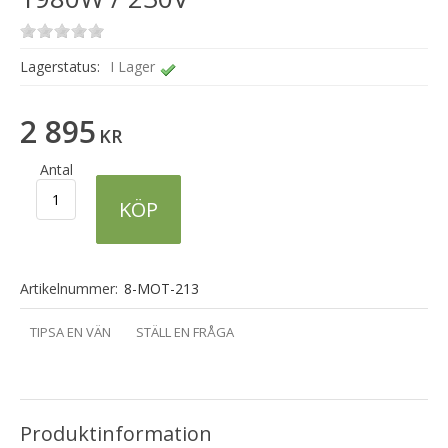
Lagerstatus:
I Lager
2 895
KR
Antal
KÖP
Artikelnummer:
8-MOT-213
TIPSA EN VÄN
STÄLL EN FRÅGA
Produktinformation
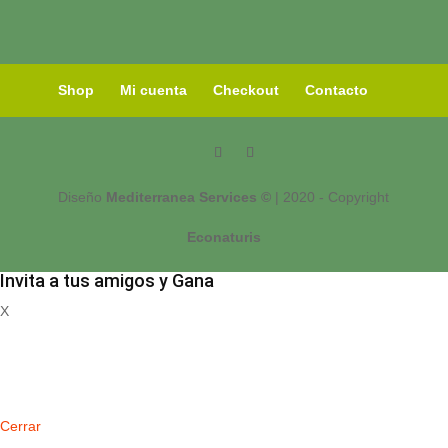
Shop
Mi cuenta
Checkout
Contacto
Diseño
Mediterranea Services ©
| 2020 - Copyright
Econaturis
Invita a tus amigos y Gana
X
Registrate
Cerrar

---

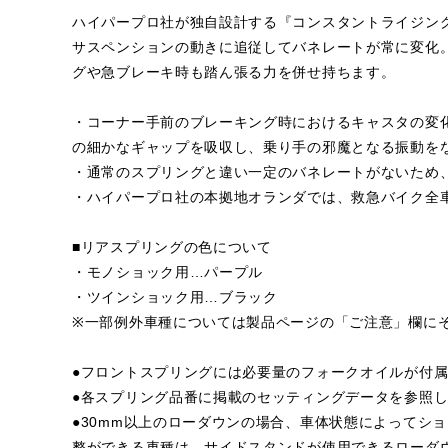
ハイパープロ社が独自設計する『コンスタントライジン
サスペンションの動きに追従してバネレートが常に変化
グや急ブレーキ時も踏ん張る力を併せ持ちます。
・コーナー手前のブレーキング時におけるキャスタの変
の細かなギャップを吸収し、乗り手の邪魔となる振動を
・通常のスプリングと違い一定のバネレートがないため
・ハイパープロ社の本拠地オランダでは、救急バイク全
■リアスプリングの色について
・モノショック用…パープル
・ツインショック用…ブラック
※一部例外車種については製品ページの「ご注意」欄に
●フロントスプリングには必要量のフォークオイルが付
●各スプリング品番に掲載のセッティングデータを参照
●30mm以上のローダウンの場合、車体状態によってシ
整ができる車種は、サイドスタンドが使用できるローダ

---

Exercise description: Your task is to retype the entries verbatim, starting with the line that holds "グや急ブレーキ時も踏ん張る力を併せ持ちます。" and stopping after the line that holds "整ができる車種は、サイドスタンドが使用できるローダ".

Task response:
グや急ブレーキ時も踏ん張る力を併せ持ちます。
・コーナー手前のブレーキング時におけるキャスタの変
の細かなギャップを吸収し、乗り手の邪魔となる振動を
・通常のスプリングと違い一定のバネレートがないため
・ハイパープロ社の本拠地オランダでは、救急バイク全
■リアスプリングの色について
・モノショック用…パープル
・ツインショック用…ブラック
※一部例外車種については製品ページの「ご注意」欄に
●フロントスプリングには必要量のフォークオイルが付
●各スプリング品番に掲載のセッティングデータを参照
●30mm以上のローダウンの場合、車体状態によってシ
整ができる車種は、サイドスタンドが使用できるローダ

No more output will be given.